** PROBLEM REQUIREMENTS **
Restate each entry below exactly; pictures stay out of the copy.

** DATA **

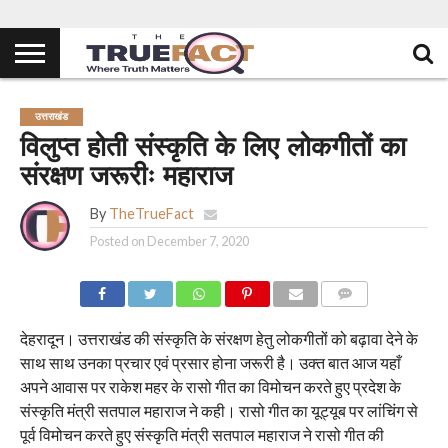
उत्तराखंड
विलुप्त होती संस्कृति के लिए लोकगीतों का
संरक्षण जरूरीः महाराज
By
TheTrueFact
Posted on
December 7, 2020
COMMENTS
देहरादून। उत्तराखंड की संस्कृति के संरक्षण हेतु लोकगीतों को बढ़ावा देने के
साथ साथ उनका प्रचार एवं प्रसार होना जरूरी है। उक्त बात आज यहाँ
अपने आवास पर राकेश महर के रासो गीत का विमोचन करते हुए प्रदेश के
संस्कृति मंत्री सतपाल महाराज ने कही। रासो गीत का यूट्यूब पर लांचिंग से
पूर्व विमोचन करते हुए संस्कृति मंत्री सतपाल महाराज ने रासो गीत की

** COMPLETED EXERCISE **
उत्तराखंड
विलुप्त होती संस्कृति के लिए लोकगीतों का
संरक्षण जरूरीः महाराज
By
TheTrueFact
Posted on
December 7, 2020
COMMENTS
देहरादून। उत्तराखंड की संस्कृति के संरक्षण हेतु लोकगीतों को बढ़ावा देने के
साथ साथ उनका प्रचार एवं प्रसार होना जरूरी है। उक्त बात आज यहाँ
अपने आवास पर राकेश महर के रासो गीत का विमोचन करते हुए प्रदेश के
संस्कृति मंत्री सतपाल महाराज ने कही। रासो गीत का यूट्यूब पर लांचिंग से
पूर्व विमोचन करते हुए संस्कृति मंत्री सतपाल महाराज ने रासो गीत की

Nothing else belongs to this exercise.